AstrHori Redesigns Its Compact and Affordable Light Meter

Two images of a camera accessory are shown. The left image shows a close-up view of the accessory, which is black with a circular feature and a small display screen. The right image shows the accessory mounted on a vintage camera, displaying settings on its screen.

Light meters remain essential for many film photographers, and AstrHori’s offerings have long been a popular choice. The Chinese company is back with a new model, the XH-2, which sports a revised appearance and promises improved photometric measurements.

The XH-2 light meter, not to be confused with the Fujifilm X-H2 interchangeable lens mirrorless camera, replaces the older AH-M1 released last year. The new XH-2 has a rounder shape and is longer, whereas the AH-M1 has a broader design when viewed from the front of the camera.

Like the AH-M1, the XH-2 includes a 0.66-inch OLED to display real-time exposure parameters, including exposure value, exposure compensation, aperture value, shutter speed, ISO, battery level, priority mode, and more.

The XH-2 includes a metering hole with an anti-reflective design, an adjustment dial, and an on/off switch. On the bottom is a cold shoe mount and a USB Type-C port. The USB-C port charges the device, which takes about half an hour to fully charge. Regarding the cold shoe, AstrHori says that a revised design makes the light meter compatible with a broader range of cameras.

Image of an XH-2 electronic device with dimensions 43x27x23 mm. It has a display, control knob, and ports. Additional features include copper material, cold shoe mount, 63g weight, 80 mAh battery, 0.66" OLED screen, 30° metering angle, real-time metering, and Type-C charging port.

Users can select from a wide range of shutter speeds, ranging from a second to 1/8,000s. Supported aperture values range from f/1 to f/32, and ISO goes from just 5 up to 6,400. Settings are controlled with the adjustment dial and main button, which can be pressed rapidly or long-pressed to perform various functions.

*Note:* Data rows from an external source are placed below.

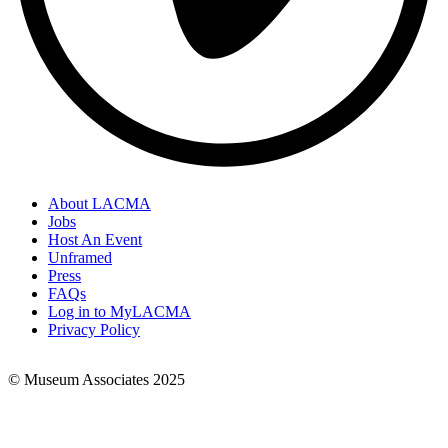
About LACMA
Jobs
Footer
Host An Event
Links
Unframed
Press
FAQs
Log in to MyLACMA
Privacy Policy
© Museum Associates 2025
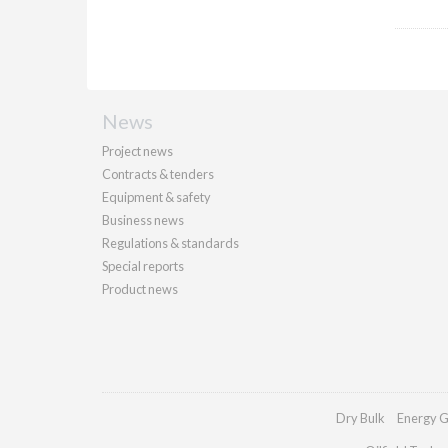
News
Project news
Contracts & tenders
Equipment & safety
Business news
Regulations & standards
Special reports
Product news
Dry Bulk
Energy G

Top view of a vintage film camera with an external digital light meter attached. The camera's viewfinder and various dials are clearly visible, showing aperture, shutter speed, and other settings. The light meter displays exposure information on a small screen.

Close-up of an Exakta Varex IIb vintage camera, featuring a black and silver body, mounted on a tripod. The camera is set against a blurred green outdoor background.

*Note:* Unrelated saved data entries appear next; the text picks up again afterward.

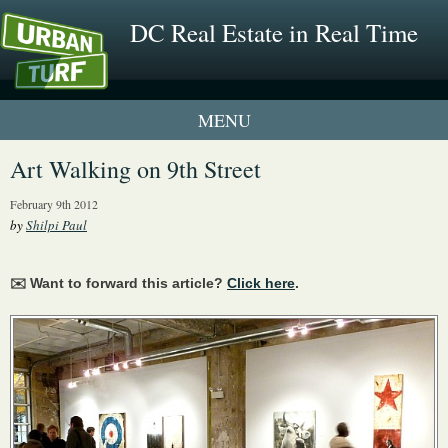
DC Real Estate in Real Time
1 New UrbanTurf Listing
Art Walking on 9th Street
Neighborhood Profiles
February 9th 2012
by
Shilpi Paul
New Condos & Apartments
✉️ Want to forward this article?
Click here
.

The AstrHori XH-2 offers average metering over a 30-degree field of view and can meter in about half a second. The device weighs just 63 grams (2.2 ounces) and is constructed primarily from brass. It comes in black and silver color options and is available to order now from Pergear for $79. While the product page shows the AH-M1 in the URL, Pergear has entirely replaced that unit with the XH-2 in its catalog, and the light meter is available to ship today.

With film photography experiencing a resurgence, many new light meters are popping up on the market. Just last year, aside from the AstrHori AH-M1, there were also similar products announced by TTArtisan and Reflx Lab.